> _Excerpts from a dataset_
------------------------

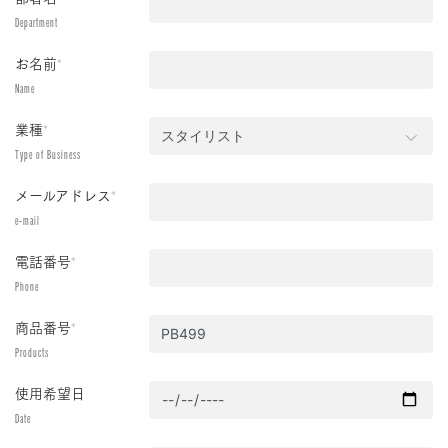
Department
お名前
*
Name
業種
*
Type of Business
メールアドレス
*
e-mail
電話番号
*
Phone
商品番号
*
Products
使用希望日
Date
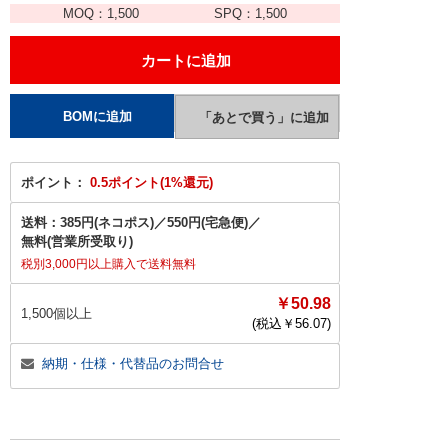
MOQ：
1,500
SPQ：
1,500
ポイント：
0.5ポイント(1%還元)
送料：
385円(ネコポス)
／
550円(宅急便)
／
無料(営業所受取り)
税別3,000円以上購入で送料無料
￥50.98
1,500個以上
(税込￥
56.07
)
納期・仕様・代替品のお問合せ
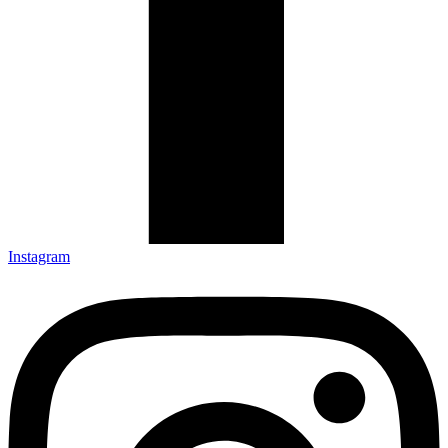
Instagram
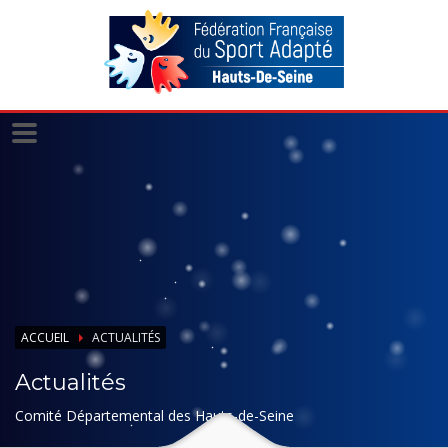
Panneau de gestion des cookies
ACCUEIL
ACTUALITÉS
Actualités
Comité Départemental des Hauts-de-Seine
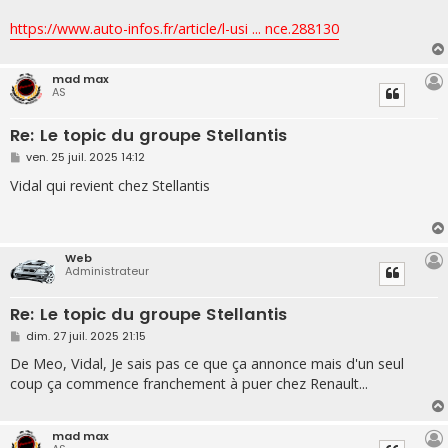
https://www.auto-infos.fr/article/l-usi ... nce.288130
mad max
AS
Re: Le topic du groupe Stellantis
M
ven. 25 juil. 2025 14:12
e
s
Vidal qui revient chez Stellantis
s
a
g
e
Web
Administrateur
Re: Le topic du groupe Stellantis
M
dim. 27 juil. 2025 21:15
e
s
De Meo, Vidal, Je sais pas ce que ça annonce mais d'un seul
s
coup ça commence franchement à puer chez Renault...
a
g
e
mad max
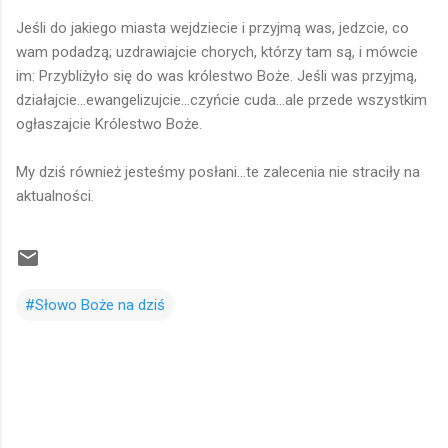
Jeśli do jakiego miasta wejdziecie i przyjmą was, jedzcie, co
wam podadzą; uzdrawiajcie chorych, którzy tam są, i mówcie
im: Przybliżyło się do was królestwo Boże. Jeśli was przyjmą,
działajcie...ewangelizujcie...czyńcie cuda...ale przede wszystkim
ogłaszajcie Królestwo Boże.
My dziś również jesteśmy posłani...te zalecenia nie straciły na
aktualności.
#Słowo Boże na dziś
K
o
m
e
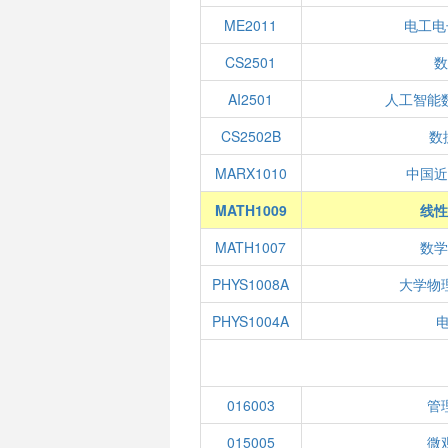
ME2011
电工电
CS2501
数
AI2501
人工智能
CS2502B
数
MARX1010
中国近
MATH1009
线性
MATH1007
数学
PHYS1008A
大学物
PHYS1004A
016003
管
015005
微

------------------------

> _Work instructions_
Scan the data above for the word "Vidal" and report every line where it is found.

> _Task response_
Vidal qui revient chez Stellantis
De Meo, Vidal, Je sais pas ce que ça annonce mais d'un seul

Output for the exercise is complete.